■ **Assignment**:
Whenever a picture appears, omit it, and set down everything else in the records exactly.

■ **Task material**:
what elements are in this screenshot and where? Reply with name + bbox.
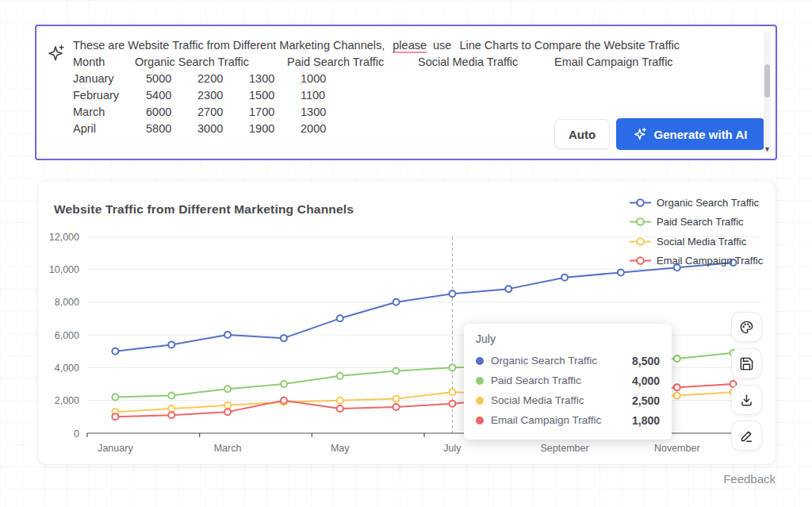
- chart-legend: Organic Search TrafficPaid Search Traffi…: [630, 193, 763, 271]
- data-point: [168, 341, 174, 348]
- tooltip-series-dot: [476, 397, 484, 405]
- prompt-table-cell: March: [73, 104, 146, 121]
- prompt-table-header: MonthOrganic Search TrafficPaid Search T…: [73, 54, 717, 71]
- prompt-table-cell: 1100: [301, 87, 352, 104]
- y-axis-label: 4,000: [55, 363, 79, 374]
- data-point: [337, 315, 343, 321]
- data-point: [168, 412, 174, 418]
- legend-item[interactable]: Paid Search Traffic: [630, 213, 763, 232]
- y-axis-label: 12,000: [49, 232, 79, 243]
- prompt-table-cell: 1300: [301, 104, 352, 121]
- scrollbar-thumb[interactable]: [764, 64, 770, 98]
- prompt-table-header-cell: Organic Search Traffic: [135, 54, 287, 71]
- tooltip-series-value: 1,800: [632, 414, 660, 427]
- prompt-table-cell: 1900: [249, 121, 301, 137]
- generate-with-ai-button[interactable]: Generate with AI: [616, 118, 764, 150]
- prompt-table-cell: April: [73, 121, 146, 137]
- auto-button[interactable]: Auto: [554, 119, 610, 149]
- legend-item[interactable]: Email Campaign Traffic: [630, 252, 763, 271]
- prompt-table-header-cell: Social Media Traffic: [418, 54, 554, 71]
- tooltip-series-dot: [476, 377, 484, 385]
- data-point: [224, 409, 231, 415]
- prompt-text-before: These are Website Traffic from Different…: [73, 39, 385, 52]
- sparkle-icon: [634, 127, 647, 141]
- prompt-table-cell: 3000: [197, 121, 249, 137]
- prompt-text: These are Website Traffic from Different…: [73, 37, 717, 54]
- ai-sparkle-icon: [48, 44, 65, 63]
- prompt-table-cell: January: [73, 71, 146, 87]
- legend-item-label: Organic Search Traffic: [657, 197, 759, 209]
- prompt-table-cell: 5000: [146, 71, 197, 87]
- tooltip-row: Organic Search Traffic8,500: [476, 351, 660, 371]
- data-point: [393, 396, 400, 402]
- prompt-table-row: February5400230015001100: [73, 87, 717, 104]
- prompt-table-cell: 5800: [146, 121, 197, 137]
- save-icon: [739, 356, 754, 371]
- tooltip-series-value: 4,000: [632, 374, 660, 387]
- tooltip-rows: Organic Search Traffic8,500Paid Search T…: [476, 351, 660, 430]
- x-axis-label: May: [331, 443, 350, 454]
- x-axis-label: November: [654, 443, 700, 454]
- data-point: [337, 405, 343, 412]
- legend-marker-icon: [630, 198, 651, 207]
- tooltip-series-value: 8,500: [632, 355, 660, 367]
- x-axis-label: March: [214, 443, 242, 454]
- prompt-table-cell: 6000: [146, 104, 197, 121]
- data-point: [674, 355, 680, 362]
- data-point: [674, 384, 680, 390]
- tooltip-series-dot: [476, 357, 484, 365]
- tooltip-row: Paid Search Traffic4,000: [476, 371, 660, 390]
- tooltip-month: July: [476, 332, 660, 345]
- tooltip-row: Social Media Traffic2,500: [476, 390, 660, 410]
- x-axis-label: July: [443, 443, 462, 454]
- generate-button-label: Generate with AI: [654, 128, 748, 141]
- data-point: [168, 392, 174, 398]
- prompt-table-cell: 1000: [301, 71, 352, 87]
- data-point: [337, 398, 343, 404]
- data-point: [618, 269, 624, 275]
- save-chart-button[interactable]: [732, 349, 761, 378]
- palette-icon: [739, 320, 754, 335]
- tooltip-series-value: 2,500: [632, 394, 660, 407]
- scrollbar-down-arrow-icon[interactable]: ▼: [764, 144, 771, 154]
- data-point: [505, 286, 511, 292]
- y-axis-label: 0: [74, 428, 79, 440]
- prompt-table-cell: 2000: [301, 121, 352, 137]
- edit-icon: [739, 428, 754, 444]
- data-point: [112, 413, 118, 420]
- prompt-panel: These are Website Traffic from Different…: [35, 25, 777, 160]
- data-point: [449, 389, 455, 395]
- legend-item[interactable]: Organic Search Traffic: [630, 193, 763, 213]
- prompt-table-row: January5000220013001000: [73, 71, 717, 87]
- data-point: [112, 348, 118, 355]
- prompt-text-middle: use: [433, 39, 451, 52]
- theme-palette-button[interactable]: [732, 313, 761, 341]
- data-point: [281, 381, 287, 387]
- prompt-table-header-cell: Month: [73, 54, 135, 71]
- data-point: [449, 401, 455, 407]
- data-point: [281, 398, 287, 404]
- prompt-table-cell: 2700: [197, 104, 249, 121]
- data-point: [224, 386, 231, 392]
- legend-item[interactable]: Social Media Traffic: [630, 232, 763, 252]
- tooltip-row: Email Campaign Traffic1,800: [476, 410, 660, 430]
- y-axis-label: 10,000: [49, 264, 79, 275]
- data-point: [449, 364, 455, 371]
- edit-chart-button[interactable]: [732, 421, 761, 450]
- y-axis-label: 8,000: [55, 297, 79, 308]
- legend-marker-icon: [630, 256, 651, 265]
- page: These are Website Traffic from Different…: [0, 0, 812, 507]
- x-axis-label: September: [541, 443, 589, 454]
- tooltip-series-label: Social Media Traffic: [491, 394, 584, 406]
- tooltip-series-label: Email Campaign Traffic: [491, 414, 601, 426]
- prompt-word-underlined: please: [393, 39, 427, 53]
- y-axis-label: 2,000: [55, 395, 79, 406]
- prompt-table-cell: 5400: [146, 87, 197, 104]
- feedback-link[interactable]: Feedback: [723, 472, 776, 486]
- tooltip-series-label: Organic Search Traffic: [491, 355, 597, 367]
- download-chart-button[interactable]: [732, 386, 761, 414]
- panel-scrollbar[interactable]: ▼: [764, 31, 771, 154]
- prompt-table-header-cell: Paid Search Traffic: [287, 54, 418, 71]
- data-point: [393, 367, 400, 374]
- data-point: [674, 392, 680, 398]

■ **Problem solution**:
what elements are in this screenshot and where? Reply with name + bbox.
- chart-legend: Organic Search TrafficPaid Search Traffi…: [630, 193, 763, 271]
- data-point: [168, 341, 174, 348]
- tooltip-series-dot: [476, 397, 484, 405]
- prompt-table-cell: March: [73, 104, 146, 121]
- prompt-table-header: MonthOrganic Search TrafficPaid Search T…: [73, 54, 717, 71]
- prompt-table-cell: 1100: [301, 87, 352, 104]
- y-axis-label: 4,000: [55, 363, 79, 374]
- data-point: [337, 315, 343, 321]
- data-point: [168, 412, 174, 418]
- legend-item[interactable]: Paid Search Traffic: [630, 213, 763, 232]
- y-axis-label: 12,000: [49, 232, 79, 243]
- prompt-table-cell: 1300: [301, 104, 352, 121]
- scrollbar-thumb[interactable]: [764, 64, 770, 98]
- prompt-table-header-cell: Organic Search Traffic: [135, 54, 287, 71]
- tooltip-series-value: 1,800: [632, 414, 660, 427]
- prompt-table-cell: 1900: [249, 121, 301, 137]
- generate-with-ai-button[interactable]: Generate with AI: [616, 118, 764, 150]
- prompt-table-cell: April: [73, 121, 146, 137]
- auto-button[interactable]: Auto: [554, 119, 610, 149]
- legend-item[interactable]: Email Campaign Traffic: [630, 252, 763, 271]
- prompt-table-header-cell: Social Media Traffic: [418, 54, 554, 71]
- tooltip-series-dot: [476, 377, 484, 385]
- data-point: [224, 409, 231, 415]
- prompt-text-before: These are Website Traffic from Different…: [73, 39, 385, 52]
- sparkle-icon: [634, 127, 647, 141]
- prompt-table-cell: 3000: [197, 121, 249, 137]
- prompt-text: These are Website Traffic from Different…: [73, 37, 717, 54]
- ai-sparkle-icon: [48, 44, 65, 63]
- prompt-table-cell: January: [73, 71, 146, 87]
- legend-item-label: Organic Search Traffic: [657, 197, 759, 209]
- prompt-table-cell: 5000: [146, 71, 197, 87]
- tooltip-row: Organic Search Traffic8,500: [476, 351, 660, 371]
- data-point: [393, 396, 400, 402]
- prompt-table-row: February5400230015001100: [73, 87, 717, 104]
- prompt-table-cell: 5800: [146, 121, 197, 137]
- save-icon: [739, 356, 754, 371]
- tooltip-series-value: 4,000: [632, 374, 660, 387]
- tooltip-rows: Organic Search Traffic8,500Paid Search T…: [476, 351, 660, 430]
- x-axis-label: May: [331, 443, 350, 454]
- x-axis-label: November: [654, 443, 700, 454]
- data-point: [337, 405, 343, 412]
- legend-marker-icon: [630, 198, 651, 207]
- tooltip-series-value: 8,500: [632, 355, 660, 367]
- x-axis-label: March: [214, 443, 242, 454]
- prompt-table-cell: 6000: [146, 104, 197, 121]
- data-point: [674, 355, 680, 362]
- data-point: [674, 384, 680, 390]
- tooltip-series-dot: [476, 357, 484, 365]
- tooltip-row: Paid Search Traffic4,000: [476, 371, 660, 390]
- tooltip-month: July: [476, 332, 660, 345]
- tooltip-row: Social Media Traffic2,500: [476, 390, 660, 410]
- x-axis-label: July: [443, 443, 462, 454]
- generate-button-label: Generate with AI: [654, 128, 748, 141]
- data-point: [168, 392, 174, 398]
- prompt-table-cell: 1000: [301, 71, 352, 87]
- data-point: [337, 398, 343, 404]
- data-point: [618, 269, 624, 275]
- save-chart-button[interactable]: [732, 349, 761, 378]
- palette-icon: [739, 320, 754, 335]
- tooltip-series-value: 2,500: [632, 394, 660, 407]
- scrollbar-down-arrow-icon[interactable]: ▼: [764, 144, 771, 154]
- data-point: [505, 286, 511, 292]
- y-axis-label: 0: [74, 428, 79, 440]
- prompt-table-cell: 2000: [301, 121, 352, 137]
- edit-icon: [739, 428, 754, 444]
- data-point: [112, 413, 118, 420]
- prompt-panel: These are Website Traffic from Different…: [35, 25, 777, 160]
- data-point: [449, 389, 455, 395]
- legend-item[interactable]: Organic Search Traffic: [630, 193, 763, 213]
- prompt-table-row: January5000220013001000: [73, 71, 717, 87]
- data-point: [112, 348, 118, 355]
- prompt-text-middle: use: [433, 39, 451, 52]
- theme-palette-button[interactable]: [732, 313, 761, 341]
- data-point: [281, 381, 287, 387]
- prompt-table-header-cell: Month: [73, 54, 135, 71]
- data-point: [449, 401, 455, 407]
- data-point: [281, 398, 287, 404]
- prompt-table-cell: 2700: [197, 104, 249, 121]
- data-point: [224, 386, 231, 392]
- legend-item[interactable]: Social Media Traffic: [630, 232, 763, 252]
- tooltip-row: Email Campaign Traffic1,800: [476, 410, 660, 430]
- y-axis-label: 10,000: [49, 264, 79, 275]
- data-point: [449, 364, 455, 371]
- edit-chart-button[interactable]: [732, 421, 761, 450]
- y-axis-label: 8,000: [55, 297, 79, 308]
- legend-marker-icon: [630, 256, 651, 265]
- page: These are Website Traffic from Different…: [0, 0, 812, 507]
- x-axis-label: September: [541, 443, 589, 454]
- tooltip-series-label: Social Media Traffic: [491, 394, 584, 406]
- tooltip-series-label: Email Campaign Traffic: [491, 414, 601, 426]
- prompt-word-underlined: please: [393, 39, 427, 53]
- y-axis-label: 2,000: [55, 395, 79, 406]
- prompt-table-cell: 5400: [146, 87, 197, 104]
- feedback-link[interactable]: Feedback: [723, 472, 776, 486]
- tooltip-series-label: Organic Search Traffic: [491, 355, 597, 367]
- download-chart-button[interactable]: [732, 386, 761, 414]
- panel-scrollbar[interactable]: ▼: [764, 31, 771, 154]
- prompt-table-header-cell: Paid Search Traffic: [287, 54, 418, 71]
- data-point: [393, 367, 400, 374]
- data-point: [674, 392, 680, 398]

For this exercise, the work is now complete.